[Dataset items]
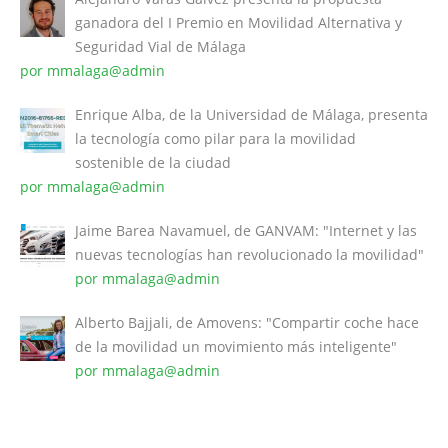
ganadora del I Premio en Movilidad Alternativa y
Seguridad Vial de Málaga
por mmalaga@admin
Enrique Alba, de la Universidad de Málaga, presenta
la tecnología como pilar para la movilidad
sostenible de la ciudad
por mmalaga@admin
Jaime Barea Navamuel, de GANVAM: "Internet y las
nuevas tecnologías han revolucionado la movilidad"
por mmalaga@admin
Alberto Bajjali, de Amovens: "Compartir coche hace
de la movilidad un movimiento más inteligente"
por mmalaga@admin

● Exercise goal
Pictures are to be dropped, and the remaining data set down exactly.

● Reply
ganadora del I Premio en Movilidad Alternativa y
Seguridad Vial de Málaga
por mmalaga@admin
Enrique Alba, de la Universidad de Málaga, presenta
la tecnología como pilar para la movilidad
sostenible de la ciudad
por mmalaga@admin
Jaime Barea Navamuel, de GANVAM: "Internet y las
nuevas tecnologías han revolucionado la movilidad"
por mmalaga@admin
Alberto Bajjali, de Amovens: "Compartir coche hace
de la movilidad un movimiento más inteligente"
por mmalaga@admin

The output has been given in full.